# Can you run different shimano gruppos on same bike?



## RyanM (Jul 15, 2008)

Could I have a mixture of dura-ace and ultegra on the bike? ex: dura-ace derailers and ultegra shifters and crank etc...
Would this work efficiently or would there be an issue using different gruppos on for diff components?


----------



## mohair_chair (Oct 3, 2002)

Yes. Many people do this.


----------



## lawrence (May 17, 2005)

Not only was Mohair correct saying people do it all the time but bike manufacturers do it all the time. Many times you'll get 105 shifters with Ultegra derailleurs as a partial step up or Ultegra shifters with Dura Ace derailleurs. Normally it's done with rear derailleurs, not front derailleurs because they get less use than the rear. It's mostly commonly done with the rear derailleur because it's an inexpensive upgrade compared to the shifters which are expensive.

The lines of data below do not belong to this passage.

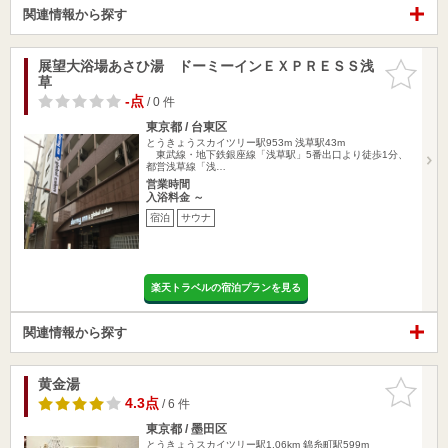
関連情報から探す
展望大浴場あさひ湯 ドーミーインＥＸＰＲＥＳＳ浅
お気に入
草
りに追加
-点
/ 0 件
東京都 / 台東区
とうきょうスカイツリー駅953m
浅草駅43m
東武線・地下鉄銀座線「浅草駅」5番出口より徒歩1分、
都営浅草線「浅…
営業時間
入浴料金 ～
宿泊
サウナ
楽天トラベルの宿泊プランを見る
関連情報から探す
黄金湯
お気に入
りに追加
4.3点
/ 6 件
東京都 / 墨田区
とうきょうスカイツリー駅1.06km
錦糸町駅599m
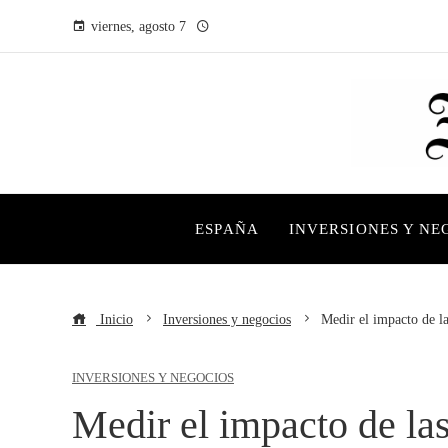
viernes, agosto 7
ESPAÑA
INVERSIONES Y NE
Inicio
Inversiones y negocios
Medir el impacto de la
INVERSIONES Y NEGOCIOS
Medir el impacto de las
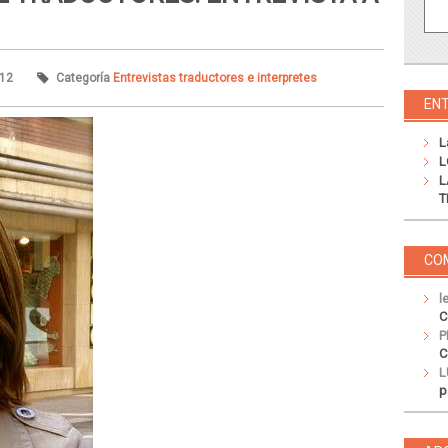
r12
Categoría
Entrevistas traductores e interpretes
EN
L
L
L
T
CO
l
C
P
C
L
p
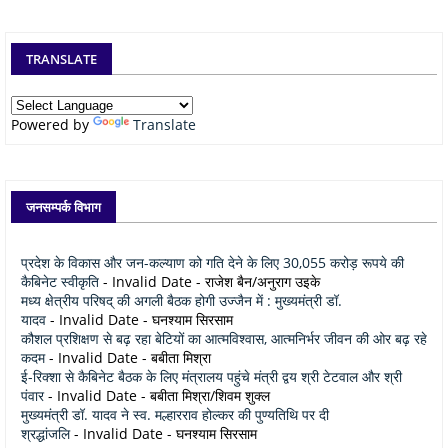
TRANSLATE
Powered by
Translate
जनसम्पर्क विभाग
प्रदेश के विकास और जन-कल्याण को गति देने के लिए 30,055 करोड़ रूपये की
कैबिनेट स्वीकृति
- Invalid Date
- राजेश बैन/अनुराग उइके
मध्य क्षेत्रीय परिषद् की अगली बैठक होगी उज्जैन में : मुख्यमंत्री डॉ.
यादव
- Invalid Date
- घनश्याम सिरसाम
कौशल प्रशिक्षण से बढ़ रहा बेटियों का आत्मविश्वास, आत्मनिर्भर जीवन की ओर बढ़ रहे
कदम
- Invalid Date
- बबीता मिश्रा
ई-रिक्शा से कैबिनेट बैठक के लिए मंत्रालय पहुंचे मंत्री द्वय श्री टेटवाल और श्री
पंवार
- Invalid Date
- बबीता मिश्रा/शिवम शुक्ल
मुख्यमंत्री डॉ. यादव ने स्व. मल्हारराव होल्कर की पुण्यतिथि पर दी
श्रद्धांजलि
- Invalid Date
- घनश्याम सिरसाम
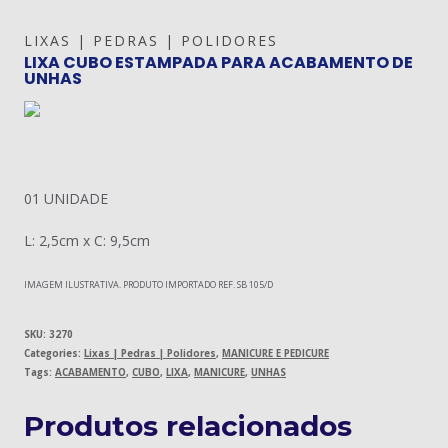
LIXAS | PEDRAS | POLIDORES
LIXA CUBO ESTAMPADA PARA ACABAMENTO DE
UNHAS
01 UNIDADE
L: 2,5cm x C: 9,5cm
IMAGEM ILUSTRATIVA. PRODUTO IMPORTADO REF. SB 105/D
SKU:
3270
Categories:
Lixas | Pedras | Polidores
,
MANICURE E PEDICURE
Tags:
ACABAMENTO
,
CUBO
,
LIXA
,
MANICURE
,
UNHAS
Produtos relacionados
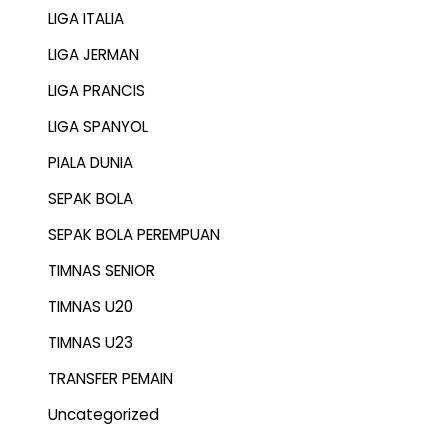
LIGA ITALIA
LIGA JERMAN
LIGA PRANCIS
LIGA SPANYOL
PIALA DUNIA
SEPAK BOLA
SEPAK BOLA PEREMPUAN
TIMNAS SENIOR
TIMNAS U20
TIMNAS U23
TRANSFER PEMAIN
Uncategorized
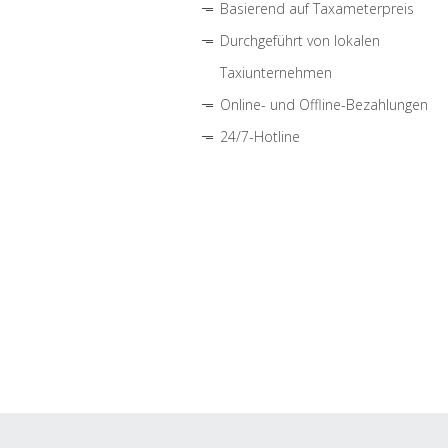
Basierend auf Taxameterpreis
Durchgeführt von lokalen
Taxiunternehmen
Online- und Offline-Bezahlungen
24/7-Hotline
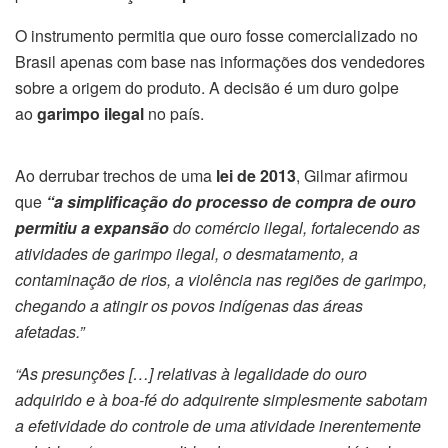
O instrumento permitia que ouro fosse comercializado no
Brasil apenas com base nas informações dos vendedores
sobre a origem do produto. A decisão é um duro golpe
ao
garimpo ilegal
no país.
Ao derrubar trechos de uma
lei de 2013
, Gilmar afirmou
que
“a simplificação do processo de compra de ouro
permitiu a expansão
do comércio ilegal, fortalecendo as
atividades de garimpo ilegal, o desmatamento, a
contaminação de rios, a violência nas regiões de garimpo,
chegando a atingir os povos indígenas das áreas
afetadas.”
“As presunções […] relativas à legalidade do ouro
adquirido e à boa-fé do adquirente simplesmente sabotam
a efetividade do controle de uma atividade inerentemente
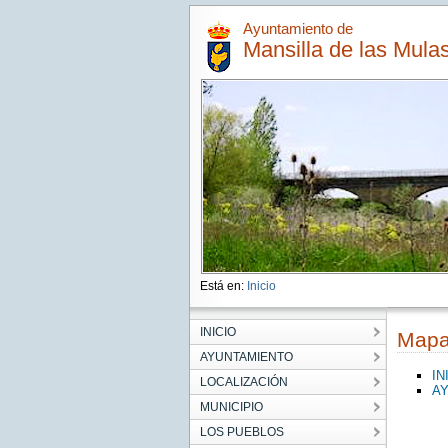
Ayuntamiento de
Mansilla de las Mula
Está en:
Inicio
INICIO
Map
AYUNTAMIENTO
IN
LOCALIZACIÓN
A
MUNICIPIO
LOS PUEBLOS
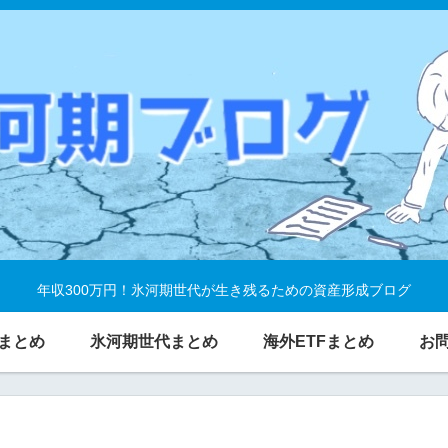
年収300万円！氷河期世代が生き残るための資産形成ブログ
まとめ
氷河期世代まとめ
海外ETFまとめ
お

Better components shift better/smoother and last longer.


----------



## RyanM (Jul 15, 2008)

cool. thanks for the info


----------



## MarvinK (Feb 12, 2002)

Yep--it's pretty straight-forward if you're talking about the same speed and generation, but it gets complicated if you mix/match certain 9 & 10speed parts... and the 2009 Dura Ace has compatibility issues.


----------



## vitin (Feb 19, 2002)

MarvinK said:


> Yep--it's pretty straight-forward if you're talking about the same speed and generation, but it gets complicated if you mix/match certain 9 & 10speed parts... and the 2009 Dura Ace has compatibility issues.


work fine


----------



## eddymerckx#1 (Aug 5, 2005)

I do on a couple bikes no problem


----------